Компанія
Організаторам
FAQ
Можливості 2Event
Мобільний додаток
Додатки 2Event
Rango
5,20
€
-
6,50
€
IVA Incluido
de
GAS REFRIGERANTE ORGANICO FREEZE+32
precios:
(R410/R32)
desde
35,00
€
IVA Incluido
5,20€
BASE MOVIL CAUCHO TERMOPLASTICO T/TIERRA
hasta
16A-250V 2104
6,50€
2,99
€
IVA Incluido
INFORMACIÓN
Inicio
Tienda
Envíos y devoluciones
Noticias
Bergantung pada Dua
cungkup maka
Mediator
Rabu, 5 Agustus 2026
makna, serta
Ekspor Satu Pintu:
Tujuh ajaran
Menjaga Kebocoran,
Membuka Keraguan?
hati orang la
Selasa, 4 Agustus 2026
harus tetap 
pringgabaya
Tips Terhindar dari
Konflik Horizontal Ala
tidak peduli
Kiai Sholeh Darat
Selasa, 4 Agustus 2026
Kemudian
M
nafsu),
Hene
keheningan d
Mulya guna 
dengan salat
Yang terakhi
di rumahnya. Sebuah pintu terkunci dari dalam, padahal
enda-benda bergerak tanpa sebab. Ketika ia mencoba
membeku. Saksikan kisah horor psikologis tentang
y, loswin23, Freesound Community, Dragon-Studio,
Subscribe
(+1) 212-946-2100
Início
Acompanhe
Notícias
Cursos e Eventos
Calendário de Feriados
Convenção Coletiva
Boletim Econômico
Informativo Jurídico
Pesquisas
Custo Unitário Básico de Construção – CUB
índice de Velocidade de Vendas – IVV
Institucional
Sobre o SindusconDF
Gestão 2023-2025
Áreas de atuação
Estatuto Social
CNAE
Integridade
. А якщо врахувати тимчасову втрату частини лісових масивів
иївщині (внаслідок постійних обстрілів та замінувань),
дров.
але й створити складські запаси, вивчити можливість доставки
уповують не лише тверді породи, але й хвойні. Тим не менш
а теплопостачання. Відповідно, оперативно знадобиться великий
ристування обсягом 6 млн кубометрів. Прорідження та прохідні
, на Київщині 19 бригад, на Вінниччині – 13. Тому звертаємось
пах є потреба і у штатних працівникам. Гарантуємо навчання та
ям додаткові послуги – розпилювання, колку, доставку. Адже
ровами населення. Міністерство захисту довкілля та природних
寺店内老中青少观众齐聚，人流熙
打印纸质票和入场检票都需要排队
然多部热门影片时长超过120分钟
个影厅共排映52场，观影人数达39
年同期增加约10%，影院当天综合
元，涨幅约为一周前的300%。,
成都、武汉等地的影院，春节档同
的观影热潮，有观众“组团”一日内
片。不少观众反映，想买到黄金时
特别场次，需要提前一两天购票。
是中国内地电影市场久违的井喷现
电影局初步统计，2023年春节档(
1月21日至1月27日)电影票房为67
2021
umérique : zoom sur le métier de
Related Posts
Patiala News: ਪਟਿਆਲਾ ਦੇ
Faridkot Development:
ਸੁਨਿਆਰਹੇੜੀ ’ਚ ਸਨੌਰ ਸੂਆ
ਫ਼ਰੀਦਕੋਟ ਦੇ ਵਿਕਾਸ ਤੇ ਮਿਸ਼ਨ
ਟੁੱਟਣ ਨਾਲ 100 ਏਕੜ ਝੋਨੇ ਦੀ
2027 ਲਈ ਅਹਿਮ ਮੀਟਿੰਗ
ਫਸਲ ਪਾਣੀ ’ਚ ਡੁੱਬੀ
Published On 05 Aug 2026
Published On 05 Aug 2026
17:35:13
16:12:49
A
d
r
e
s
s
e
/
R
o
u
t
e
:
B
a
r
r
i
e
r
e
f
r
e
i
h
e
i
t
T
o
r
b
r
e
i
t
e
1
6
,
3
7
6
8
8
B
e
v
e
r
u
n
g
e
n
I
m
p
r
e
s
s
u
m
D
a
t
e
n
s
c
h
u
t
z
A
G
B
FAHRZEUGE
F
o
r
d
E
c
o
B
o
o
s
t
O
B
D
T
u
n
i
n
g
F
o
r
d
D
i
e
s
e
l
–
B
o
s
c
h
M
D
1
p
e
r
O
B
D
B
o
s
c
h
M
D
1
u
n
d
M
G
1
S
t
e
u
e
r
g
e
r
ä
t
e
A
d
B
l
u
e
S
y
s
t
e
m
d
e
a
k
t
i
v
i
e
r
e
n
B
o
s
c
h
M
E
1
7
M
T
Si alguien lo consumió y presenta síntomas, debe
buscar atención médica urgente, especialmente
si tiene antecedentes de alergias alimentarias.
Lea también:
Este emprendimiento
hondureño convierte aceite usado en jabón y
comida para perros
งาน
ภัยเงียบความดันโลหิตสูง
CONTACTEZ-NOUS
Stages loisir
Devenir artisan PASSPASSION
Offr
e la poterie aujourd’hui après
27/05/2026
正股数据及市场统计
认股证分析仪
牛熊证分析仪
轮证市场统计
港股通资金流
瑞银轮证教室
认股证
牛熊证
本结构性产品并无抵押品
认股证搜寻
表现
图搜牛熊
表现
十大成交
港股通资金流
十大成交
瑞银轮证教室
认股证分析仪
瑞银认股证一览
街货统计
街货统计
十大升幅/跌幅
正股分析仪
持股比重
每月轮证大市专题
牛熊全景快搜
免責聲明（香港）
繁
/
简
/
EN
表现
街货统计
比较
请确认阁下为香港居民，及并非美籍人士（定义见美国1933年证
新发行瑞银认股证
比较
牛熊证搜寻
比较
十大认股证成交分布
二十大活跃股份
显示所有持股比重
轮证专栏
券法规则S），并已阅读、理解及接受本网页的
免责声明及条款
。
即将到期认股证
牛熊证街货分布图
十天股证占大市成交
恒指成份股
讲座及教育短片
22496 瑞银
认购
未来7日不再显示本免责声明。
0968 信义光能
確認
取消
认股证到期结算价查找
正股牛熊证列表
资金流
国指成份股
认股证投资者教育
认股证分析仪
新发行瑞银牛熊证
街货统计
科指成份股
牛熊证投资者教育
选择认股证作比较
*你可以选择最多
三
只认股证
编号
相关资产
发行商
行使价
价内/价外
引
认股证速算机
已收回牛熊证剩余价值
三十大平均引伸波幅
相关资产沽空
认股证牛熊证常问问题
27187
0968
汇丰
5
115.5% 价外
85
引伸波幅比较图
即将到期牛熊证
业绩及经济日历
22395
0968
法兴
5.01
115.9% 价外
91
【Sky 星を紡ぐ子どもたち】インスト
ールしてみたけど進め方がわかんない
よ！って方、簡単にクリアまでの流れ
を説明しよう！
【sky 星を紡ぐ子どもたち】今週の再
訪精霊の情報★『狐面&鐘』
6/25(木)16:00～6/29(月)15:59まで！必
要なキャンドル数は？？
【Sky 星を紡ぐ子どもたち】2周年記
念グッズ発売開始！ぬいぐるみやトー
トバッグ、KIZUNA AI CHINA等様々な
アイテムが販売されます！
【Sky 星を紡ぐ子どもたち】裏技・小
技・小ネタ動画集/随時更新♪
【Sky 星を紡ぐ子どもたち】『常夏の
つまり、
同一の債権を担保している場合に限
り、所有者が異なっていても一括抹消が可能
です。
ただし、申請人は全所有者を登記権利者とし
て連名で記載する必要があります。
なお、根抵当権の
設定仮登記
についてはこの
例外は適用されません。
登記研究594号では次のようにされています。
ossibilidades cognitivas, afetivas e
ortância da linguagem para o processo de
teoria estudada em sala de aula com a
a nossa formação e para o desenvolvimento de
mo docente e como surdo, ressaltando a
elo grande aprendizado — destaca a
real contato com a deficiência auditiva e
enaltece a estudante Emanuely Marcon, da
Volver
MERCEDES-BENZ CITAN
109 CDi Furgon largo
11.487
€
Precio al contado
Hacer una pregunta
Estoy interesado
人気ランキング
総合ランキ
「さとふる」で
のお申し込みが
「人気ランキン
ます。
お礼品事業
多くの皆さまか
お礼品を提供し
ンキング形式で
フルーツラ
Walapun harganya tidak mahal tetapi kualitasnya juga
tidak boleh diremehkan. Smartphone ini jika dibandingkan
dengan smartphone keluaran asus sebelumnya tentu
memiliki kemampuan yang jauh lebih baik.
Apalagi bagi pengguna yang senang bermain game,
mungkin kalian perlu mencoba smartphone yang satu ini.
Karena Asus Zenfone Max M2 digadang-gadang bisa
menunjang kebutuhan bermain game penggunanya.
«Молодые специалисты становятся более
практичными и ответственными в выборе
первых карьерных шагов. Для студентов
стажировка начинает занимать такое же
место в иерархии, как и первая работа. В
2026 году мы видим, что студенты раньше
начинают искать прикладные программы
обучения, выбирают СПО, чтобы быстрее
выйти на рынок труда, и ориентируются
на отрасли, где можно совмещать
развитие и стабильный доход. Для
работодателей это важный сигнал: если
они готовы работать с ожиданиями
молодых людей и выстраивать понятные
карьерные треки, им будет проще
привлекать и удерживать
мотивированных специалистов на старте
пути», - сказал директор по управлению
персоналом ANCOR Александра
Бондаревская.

··········

• [WHAT THE EXERCISE ASKS]
Filter the data above down to lines with the word "dari", and copy them.

• [RESPONSE FOR THIS EXERCISE]
Tips Terhindar dari
di rumahnya. Sebuah pintu terkunci dari dalam, padahal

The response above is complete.